Beware of friends bearing boycotts

"Like so many radical causes before it, the Boycott, Divestment, Sanctions (BDS) movement now has its useful idiots."

Anti-Israel demonstrators march behind a banner of the BDS organization in Marseille, June 13. (photo credit: GEORGES ROBERT / AFP)
Anti-Israel demonstrators march behind a banner of the BDS organization in Marseille, June 13.
(photo credit: GEORGES ROBERT / AFP)
Determined enemies launched the movement to boycott, divest from and sanction Israel in order to accomplish through propaganda what they had failed to achieve through force of arms and terrorism: Israel’s destruction. But this ugly movement is now winning over some unlikely converts. In recent years, a series of self-proclaimed lovers of Israel have stepped forward to announce that in order to save the Jewish state, they must first break her. Like so many radical causes before it, the Boycott, Divestment, Sanctions (BDS) movement now has its useful idiots.
These pro-Israel, pro-boycott intellectuals are animated by a belief that many Israelis share: they oppose Israel’s ongoing presence in the West Bank. Where these boycotters depart from most Israelis – and reality – is their additional belief that Israel can easily and unilaterally end this complex conflict. Through their tough love, they will force Israel to finally create a Palestinian state.
The Middle East these boycotters describe is a shining city in which all Arab sin has been photo-shopped away. They wax indignant about Israeli intransigence but are strangely silent when it comes to Palestinian rejectionism and terrorism. Their narrative focuses so intently on Israel that it leaves little if any room for other drivers of this conflict such as the intifada, suicide bombings, Kassam rockets, al-Aksa libels, stabbings, Hamas, Iran, Hezbollah and Islamic State.
It’s impossible to judge America’s war in Afghanistan without at least referencing 9/11, the Taliban and al-Qaida. The same applies to Israel’s conflict with the Palestinians. Beware those placing all blame on one party to a conflict. They’re not serious about solutions.
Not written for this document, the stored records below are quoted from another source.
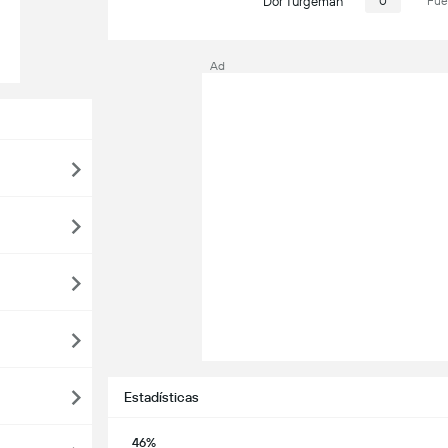
Dor Turgeman
0
Fue
Ad
Estadísticas
46%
Something darker is at work.
Which bring us to a key question: Why are so many observers so desperate to disregard all evidence of Palestinian sin? The answer has more to do with their limitations than those of Israel. If depression is rooted in the realization that we lack control over our fate, then the blame-Israel-only contingent is peddling the ultimate anti-depressant: the restoration of our control. Because if Israel is actually causing Palestinian terrorism and rejectionism, this means that Israel has the power to end both. No more twilight struggle against radical hate.
Wise intellectuals can lead us to peace now.
What these boycotters fail to realize is that most Israelis desperately want peace. The Israelis have not only dreamed of peace, but they have repeatedly elected leaders who aggressively pursued the very policies these intellectuals now suggest. Those with even minimal historical memory will recall that in the winter of 2000/2001 Israeli prime minister Ehud Barak accepted the Clinton Parameters and agreed to create a Palestinian state in over 95 percent of the West Bank and Gaza with east Jerusalem as its capital.
Those with lesser recall should at least remember that in 2008, prime minister Ehud Olmert made an even more generous offer to Palestinian Authority President Mahmoud Abbas. Both offers were rejected.
BDS advocates are not burdened by this history. Neither was prime minister Ariel Sharon. Sharon decided that in the absence of a Palestinian partner he would forge peace by unilaterally withdrawing from Palestinian territories. In 2005, Sharon removed every last Israeli soldier and civilian from Gaza. But before these withdrawals could be extended to the West Bank, Hamas turned Gaza into a terrorist base from which over 7,000 missiles and rockets have been fired into Israel. Anyone still advocating the unilateral Israeli withdrawal from the far more strategic West Bank must first explain why this disaster won’t be immediately repeated on a far larger scale. Instead of offering this explanation, the blame-Israel-alone camp refuses to even acknowledge the problem.
While most Israelis want what these intellectuals want, they don’t enjoy the luxury of joining their retreat from reality. When Israel’s prior peace offers were rejected, the buses and cafes being blown up were in Israel, not New York. When Israel’s unilateral withdrawals empowered terrorists, the cities suffering sustained rocket fire were in Israel, not Massachusetts.
Since Israelis cannot escape this reality, they have had to learn from it. And the lesson they learned is that there are no simple solutions. They have gradually accepted the stark reality that peace is unlikely so long as so many of their neighbors reject both peace and Israel’s very right to exist.
And yes, this reality is depressing.
Proponents of BDS and all who inhabit their fantasy world need to grow up or shut up. They need to realize that their simplistic scapegoating of Israel not only fails to further peace but actually empowers terrorism.
They need to understand that Israel and the entire West face a tidal wave of hate we did not create and therefore cannot easily abate. And they need to urgently stop condescending to Islamic terrorists long enough to listen to them. What they will hear will wake them up to the realities they are so desperate to deny.
The author is the executive director of the Maccabee Task Force, a new initiative to counter the campaign to boycott Israel.